Nigeria is set to host Africa's first-ever ministerial summit on antimicrobial resistance in Abuja between 28 and 30 June, placing the country at the forefront of the global battle against drug-resistant infections. Health ministers, researchers and development partners from across the continent will convene to craft a unified African position ahead of this year's UN General Assembly high-level meeting on AMR. The summit, unveiled yesterday by the Federal Ministry of Health, will also launch a continental surveillance network to track resistant pathogens and map hotspots where antibiotics are losing potency. Minister of State for Health Dr. Tunji Alausa told reporters that Nigeria's candidacy to stage the gathering was endorsed by the African Union after Abuja pledged USD 50 million toward the new Africa CDC-led initiative.
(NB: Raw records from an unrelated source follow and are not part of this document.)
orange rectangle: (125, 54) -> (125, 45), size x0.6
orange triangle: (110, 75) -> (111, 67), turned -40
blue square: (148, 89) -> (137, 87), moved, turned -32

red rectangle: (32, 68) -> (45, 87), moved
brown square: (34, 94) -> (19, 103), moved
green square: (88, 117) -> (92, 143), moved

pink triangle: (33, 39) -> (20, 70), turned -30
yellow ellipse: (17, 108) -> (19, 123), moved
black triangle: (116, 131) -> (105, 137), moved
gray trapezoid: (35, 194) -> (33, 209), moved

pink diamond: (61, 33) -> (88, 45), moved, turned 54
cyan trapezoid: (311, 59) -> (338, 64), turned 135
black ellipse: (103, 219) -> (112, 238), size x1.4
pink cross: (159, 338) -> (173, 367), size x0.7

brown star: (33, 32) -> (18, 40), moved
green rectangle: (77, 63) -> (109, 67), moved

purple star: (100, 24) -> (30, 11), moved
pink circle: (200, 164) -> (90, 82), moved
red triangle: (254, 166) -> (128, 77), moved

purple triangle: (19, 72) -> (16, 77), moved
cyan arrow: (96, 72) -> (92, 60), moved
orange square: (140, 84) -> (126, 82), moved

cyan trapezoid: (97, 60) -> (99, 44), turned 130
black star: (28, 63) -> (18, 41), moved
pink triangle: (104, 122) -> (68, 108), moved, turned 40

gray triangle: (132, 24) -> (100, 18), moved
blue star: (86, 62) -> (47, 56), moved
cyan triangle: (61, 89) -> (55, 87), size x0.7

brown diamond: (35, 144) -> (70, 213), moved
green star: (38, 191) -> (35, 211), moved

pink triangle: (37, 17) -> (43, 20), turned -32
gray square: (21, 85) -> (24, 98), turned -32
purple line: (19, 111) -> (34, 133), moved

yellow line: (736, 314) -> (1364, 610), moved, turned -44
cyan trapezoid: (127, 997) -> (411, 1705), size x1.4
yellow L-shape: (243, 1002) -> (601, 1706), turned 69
Delegates are expected to adopt the Abuja Declaration, a roadmap that commits signatories to cut inappropriate antibiotic use by 30 percent within five years and to establish national stewardship funds financed through a levy on pharmaceutical imports.

💡 NaijaBuzz Take

Hosting the continent's first AMR ministerial summit is a clever diplomatic coup for Abuja: it positions Nigeria as the go-to African voice on drug resistance just months before the UN General Assembly votes on a new global treaty, a seat that usually rotates between South Africa and Kenya.

The USD 50 million pledge is not charity. Nigeria's pharmaceutical levy proposal quietly shifts the cost of cleaning up resistant bugs to foreign manufacturers, many of whom flooded the country with cheap, sub-standard antibiotics in the past decade. Local producers, already struggling with FX shortages, will cheer anything that tilts the market their way.

For patients in Kano or Port Harcourt, the real test is whether the promised surveillance network will stop doctors from prescribing third-generation cephalosporins for common colds. Until the national laboratory system stops taking three weeks to culture blood, the 30 percent reduction target is aspirational wallpaper.

Still, the summit matters because it locks African health ministers into a single bloc before Geneva negotiations. If Abuja can keep the coalition together, the eventual treaty will likely include a continental manufacturing fund—an opening Nigerian drug makers have long lobbied for.